RX200 — Reach

The arm must move its end-effector to a 3D target sampled in the workspace above the cafe-table. No cube; gripper not commanded.

Env IDs: RX200ReacherSim-v0 / RX200ReacherGoalSim-v0 / RX200ReacherReal-v0 / RX200ReacherGoalReal-v0. Sim-only ZED 2 sensor variants: RX200Zed2ReacherSim-v0 / RX200Zed2ReacherGoalSim-v0.

Description

A Trossen ReactorX-200 5-DoF arm with two prismatic gripper fingers sits flush on a cafe_table (top at z = 0.78). Reach ≈ 550 mm. Joint-space or EE-space deltas, per-link FK safety, real-time or MDP-pause step mode — same architecture as the other robots’ reach env (see UR5e — Reach).

Action Space

Joint mode (default). Box(5,):

Num

Action

Min

Max

Joint

Unit

0

waist delta

-3.14

+3.14

waist

rad

1

shoulder delta

-1.85

+1.26

shoulder

rad

2

elbow delta

-1.76

+1.61

elbow

rad

3

wrist angle delta

-1.87

+2.23

wrist_angle

rad

4

wrist rotate delta

-3.14

+3.14

wrist_rotate

rad

When delta_action=True (default), scaled by delta_coeff = 0.05 and added to the current joint position.

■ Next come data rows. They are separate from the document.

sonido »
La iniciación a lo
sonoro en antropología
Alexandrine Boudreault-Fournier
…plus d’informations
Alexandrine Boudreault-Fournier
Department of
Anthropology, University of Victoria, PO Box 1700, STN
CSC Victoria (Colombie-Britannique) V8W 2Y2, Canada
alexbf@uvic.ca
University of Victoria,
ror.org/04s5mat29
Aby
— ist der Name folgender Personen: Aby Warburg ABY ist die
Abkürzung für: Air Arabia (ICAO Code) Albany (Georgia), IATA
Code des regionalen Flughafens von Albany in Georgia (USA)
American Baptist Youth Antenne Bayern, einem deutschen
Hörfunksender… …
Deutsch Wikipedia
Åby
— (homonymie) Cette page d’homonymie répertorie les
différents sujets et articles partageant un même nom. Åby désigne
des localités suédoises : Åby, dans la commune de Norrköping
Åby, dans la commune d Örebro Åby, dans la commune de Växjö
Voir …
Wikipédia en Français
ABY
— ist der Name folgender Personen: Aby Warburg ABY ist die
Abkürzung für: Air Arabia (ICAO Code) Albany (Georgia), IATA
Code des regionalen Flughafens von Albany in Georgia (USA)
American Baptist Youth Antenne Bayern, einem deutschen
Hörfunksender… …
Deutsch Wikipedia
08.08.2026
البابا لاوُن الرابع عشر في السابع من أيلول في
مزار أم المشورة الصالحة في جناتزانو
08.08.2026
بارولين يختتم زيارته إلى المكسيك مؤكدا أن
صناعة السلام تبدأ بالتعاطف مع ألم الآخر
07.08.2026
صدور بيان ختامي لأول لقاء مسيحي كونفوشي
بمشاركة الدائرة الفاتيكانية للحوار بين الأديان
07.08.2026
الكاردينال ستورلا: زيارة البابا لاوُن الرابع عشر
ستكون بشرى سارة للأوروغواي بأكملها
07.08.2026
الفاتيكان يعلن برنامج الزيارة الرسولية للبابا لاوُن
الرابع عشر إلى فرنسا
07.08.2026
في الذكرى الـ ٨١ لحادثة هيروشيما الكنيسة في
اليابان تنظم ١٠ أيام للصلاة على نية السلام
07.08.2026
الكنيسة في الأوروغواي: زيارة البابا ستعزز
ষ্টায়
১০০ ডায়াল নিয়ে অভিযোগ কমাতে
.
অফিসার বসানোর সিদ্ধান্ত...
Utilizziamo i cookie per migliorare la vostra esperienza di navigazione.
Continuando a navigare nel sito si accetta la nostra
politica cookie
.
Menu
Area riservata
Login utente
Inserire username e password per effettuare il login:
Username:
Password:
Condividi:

EE mode (ee_action_type=True). Box(3,) — Δ EE position in the rx200/base_link frame.

Observation Space

Standard env. Box layout:

  • EE position (3, base frame, m)

  • Unit vector EE → goal (3, normalised)

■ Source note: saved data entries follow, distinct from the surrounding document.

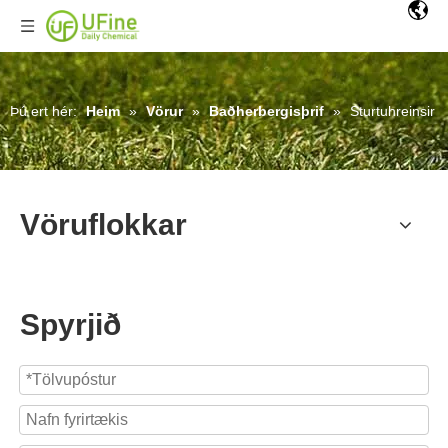
Þú ert hér:
Heim
»
Vörur
»
Baðherbergisþrif
»
Sturtuhreinsir
Vöruflokkar
Spyrjið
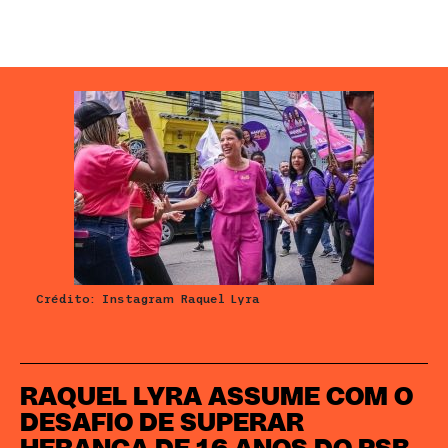
Crédito: Instagram Raquel Lyra
RAQUEL LYRA ASSUME COM O
DESAFIO DE SUPERAR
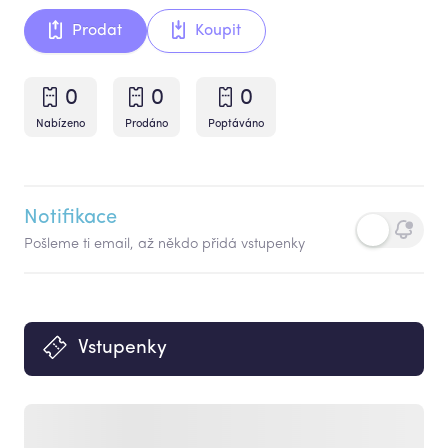
Prodat
Koupit
0
0
0
Nabízeno
Prodáno
Poptáváno
Notifikace
Pošleme ti email, až někdo přidá vstupenky
Vstupenky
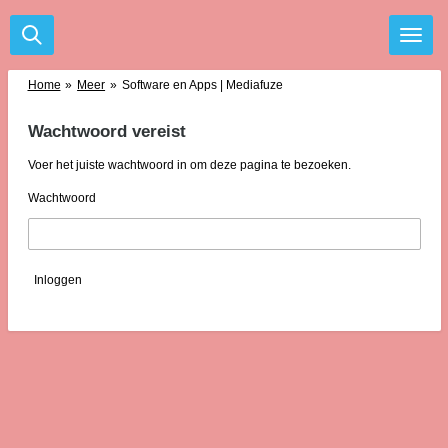
Ga
direct
naar
de
Home
»
Meer
»
Software en Apps | Mediafuze
hoofdinhoud
Wachtwoord vereist
Voer het juiste wachtwoord in om deze pagina te bezoeken.
Wachtwoord
Inloggen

  • Distance EE → goal (1, m)

  • Current joint positions (8, /rx200/joint_states.position, alphabetical: elbow, gripper continuous, left_finger, right_finger, shoulder, waist, wrist_angle, wrist_rotate)

  • Previous action (5 or 3)

  • Current joint velocities (8)

Goal env. Dict with three keys. desired_goal / achieved_goal = Box(3,). The bounds below are the declared observation-space bounds (mirror position_desired_goal_min/max in rx200_reach_task_config.yaml); for RX200 the per-episode sampling support (position_goal_min/max) happens to match exactly.

Idx

Dim

Component

Min

Max

0

1

goal x

0.15

0.25

1

1

goal y

-0.15

0.15

2

1

goal z

0.15

0.25

(Goal coords are in the rx200/base_link frame; base is at world z = 0.78. Values mirror position_(desired_)goal_min/max in rx200_reach_task_config.yaml.)

Rewards

Sparse: 0.0 if ‖ee goal‖ < 0.02 else -1.0.

Dense: dist-shaped + reached-goal bonus + per-step penalty + joint/none/goal-space penalties. Defaults from config/rx200_reach_task_config.yaml: reach_tolerance=0.02, multiplier_dist_reward=2.0, reached_goal_reward=20, step_reward=-0.5, joint_limits_reward=-2.0, none_exe_reward=-5.0, not_within_goal_space_reward=-2.0.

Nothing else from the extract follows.